Dinas P&K segera Surati Wali Kota Minta KBM di Sekolah kembali Diaktifkan

berbagi di:

dumul-djami-400x533

Dumul Djami
Kadis P dan K Kota Kupang

 

 

 

Sinta Tapobali

 

DINAS Pendidikan dan Kebudayaan (P&K) Kota Kupang berencana melakukan kajian dan menyurati Wali Kota Kupang Jefri Riwu Kore guna meminta persetujuan agar kegiatan belajar mengajar (KBM) tatap muka di sekolah diaktifkan kembali.

 

 
Hal ini disampaikan Kadis Pendidikan dan Kebudayaan Kota Kupang, Dumul Djami kepada VN, di ruang kerjanya, Selasa (4/8).

 

 
Hal ini dikarenakan Kota Kupang saat ini dalam tahap menuju zona hijau. Pasalnya, seluruh pasien positif Covid-19 sudah dinyatakan sembuh.

 

 

Kajian mengaktifkan kembali KBM di sekolah dipandang penting karena belajar dari rumah (BDR) yang diterapkan selama ini memiliki banyak kelemahan.

 

 

Adapun beberapa kelemahan itu, sebut dia, kelemahan orang tua dalam menerima anak dan mendampingi anak belajar dari rumah, kesiapan guru dan siswa, masih belum banyak guru yang dapat menguasai IT, keterbatasan HP Android yang dimiliki oleh orangtua dan siswa, ketiadaan pulsa paket data para siswa.

 

 

Oleh karena itu, pilihan yang paling tepat adalah kembali melaksanakan proses belajar mengajar di sekolah.

 

 

“Untuk memulai semua ini maka langkah awal yang paling tepat adalah membuat suatu kajian. Dari kajian itu kita sampaikan kepada Bapak Wali Kota Kupang untuk meminta persetujuan agar kita kembali melaksanakan proses belajar mengajar di sekolah namun tentunya dengan protokol kesehatan yang dijalankan secara ketat.
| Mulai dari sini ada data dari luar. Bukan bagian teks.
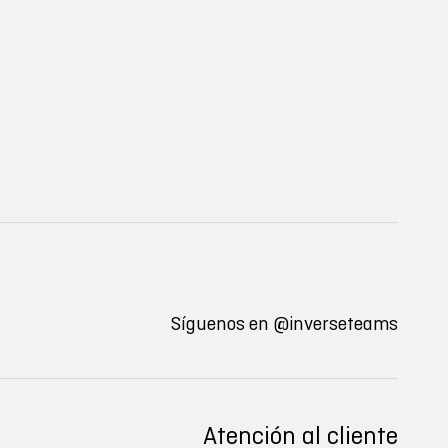
Síguenos en
@inverseteams
Atención al cliente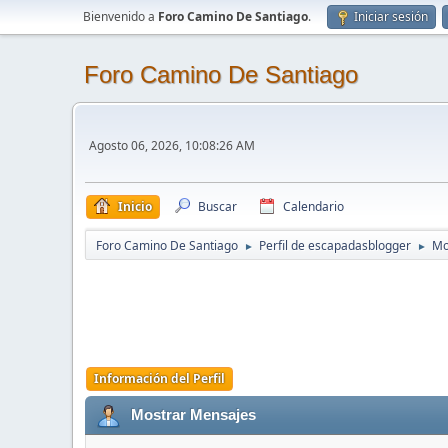
Bienvenido a
Foro Camino De Santiago
.
Iniciar sesión
Foro Camino De Santiago
Agosto 06, 2026, 10:08:26 AM
Inicio
Buscar
Calendario
Foro Camino De Santiago
Perfil de escapadasblogger
Mo
►
►
Información del Perfil
Mostrar Mensajes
Setelah itu melalui sekolah kita melakukan pendekatan dengan orang tua untuk meminta menandatangani surat pernyataan bahwa anaknya itu akan kembali berproses sekolah dan pernyataan itu yang akan di upload ke Dapodik,” jelas Dumul.

 

 

Apabila proses kegiatan belajar mengajar kembali di sekolah, maka dinas pendidikan akan membuat pedoman dalam pelaksanaan proses belajar-mengajar. Salah satu pedoman tersebut mengatur tentang pembatasan jam mengajar dan pembagian shift masuk sekolah.

 

 
“Kita akan membagi dalam shift, misalnya satu kelas adalah 36 orang maka shift pertama 18 orang dan shift kedua 18 orang.¬†Shift pertama masuk setelah itu pulang, satu jam kemudian baru shift keduanya masuk. Ada jeda satu jam untuk shift pagi dan shift siang, sehingga bagi mereka yang masuk di shift pagi tidak akan bertemu dengan mereka yang masuk di shif siang. Hal ini untuk menghindari penumpukkan siswa dalam jumlah yang banyak,” tambahnya. (Yan/ol)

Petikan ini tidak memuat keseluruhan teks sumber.